**WHAT TO PRODUCE:**
Beneath this instruction is a listing. Transcribe from it only the stretch from the line with "Sharp As A Knife" through the line with "Mentions légales", both end lines included, exactly as written.

**DATA TO USE:**
[Start of section]

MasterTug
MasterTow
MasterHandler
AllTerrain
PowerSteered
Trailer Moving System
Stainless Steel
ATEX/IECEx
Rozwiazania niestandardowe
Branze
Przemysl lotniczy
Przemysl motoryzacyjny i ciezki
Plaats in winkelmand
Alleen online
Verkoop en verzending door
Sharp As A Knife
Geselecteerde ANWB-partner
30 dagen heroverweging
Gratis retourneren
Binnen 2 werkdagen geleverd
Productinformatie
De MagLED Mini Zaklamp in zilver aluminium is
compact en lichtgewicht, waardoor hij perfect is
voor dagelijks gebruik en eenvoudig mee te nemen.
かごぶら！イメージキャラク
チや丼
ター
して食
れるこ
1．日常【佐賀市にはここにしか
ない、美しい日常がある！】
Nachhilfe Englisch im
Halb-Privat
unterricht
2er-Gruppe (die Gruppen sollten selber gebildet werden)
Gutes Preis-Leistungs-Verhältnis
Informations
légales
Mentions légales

[End of section]
[Start of section]

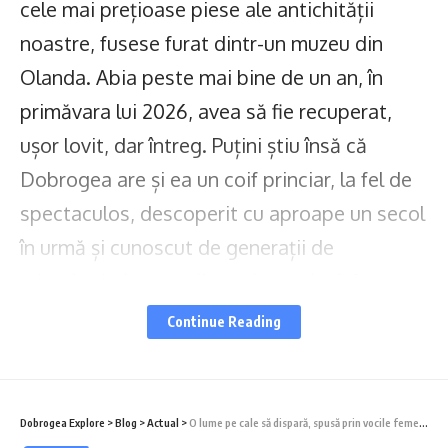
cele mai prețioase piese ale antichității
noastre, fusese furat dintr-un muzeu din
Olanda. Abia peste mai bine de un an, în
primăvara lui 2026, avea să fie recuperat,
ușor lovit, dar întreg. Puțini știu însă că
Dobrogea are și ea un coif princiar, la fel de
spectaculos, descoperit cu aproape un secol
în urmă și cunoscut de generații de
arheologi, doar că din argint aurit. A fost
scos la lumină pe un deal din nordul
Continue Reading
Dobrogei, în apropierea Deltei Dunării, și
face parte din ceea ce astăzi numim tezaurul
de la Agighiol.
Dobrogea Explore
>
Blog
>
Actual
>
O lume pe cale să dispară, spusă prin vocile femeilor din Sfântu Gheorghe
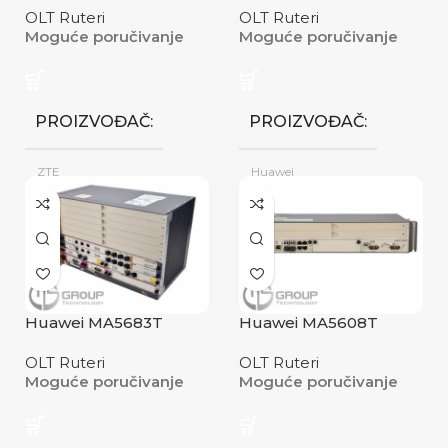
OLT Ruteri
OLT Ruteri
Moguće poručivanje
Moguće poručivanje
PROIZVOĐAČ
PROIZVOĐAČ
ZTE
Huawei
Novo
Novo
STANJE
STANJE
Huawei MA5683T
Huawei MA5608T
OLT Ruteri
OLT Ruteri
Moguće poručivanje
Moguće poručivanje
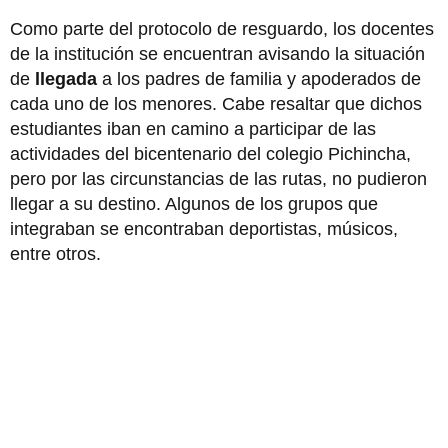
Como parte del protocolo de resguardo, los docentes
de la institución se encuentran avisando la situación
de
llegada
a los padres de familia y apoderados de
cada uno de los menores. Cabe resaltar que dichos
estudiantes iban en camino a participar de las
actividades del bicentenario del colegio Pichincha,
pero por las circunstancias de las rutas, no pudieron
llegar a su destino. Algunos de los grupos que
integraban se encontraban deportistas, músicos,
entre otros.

[End of section]

**SOLUTION TO THIS TASK:**
Sharp As A Knife
Geselecteerde ANWB-partner
30 dagen heroverweging
Gratis retourneren
Binnen 2 werkdagen geleverd
Productinformatie
De MagLED Mini Zaklamp in zilver aluminium is
compact en lichtgewicht, waardoor hij perfect is
voor dagelijks gebruik en eenvoudig mee te nemen.
かごぶら！イメージキャラク
チや丼
ター
して食
れるこ
1．日常【佐賀市にはここにしか
ない、美しい日常がある！】
Nachhilfe Englisch im
Halb-Privat
unterricht
2er-Gruppe (die Gruppen sollten selber gebildet werden)
Gutes Preis-Leistungs-Verhältnis
Informations
légales
Mentions légales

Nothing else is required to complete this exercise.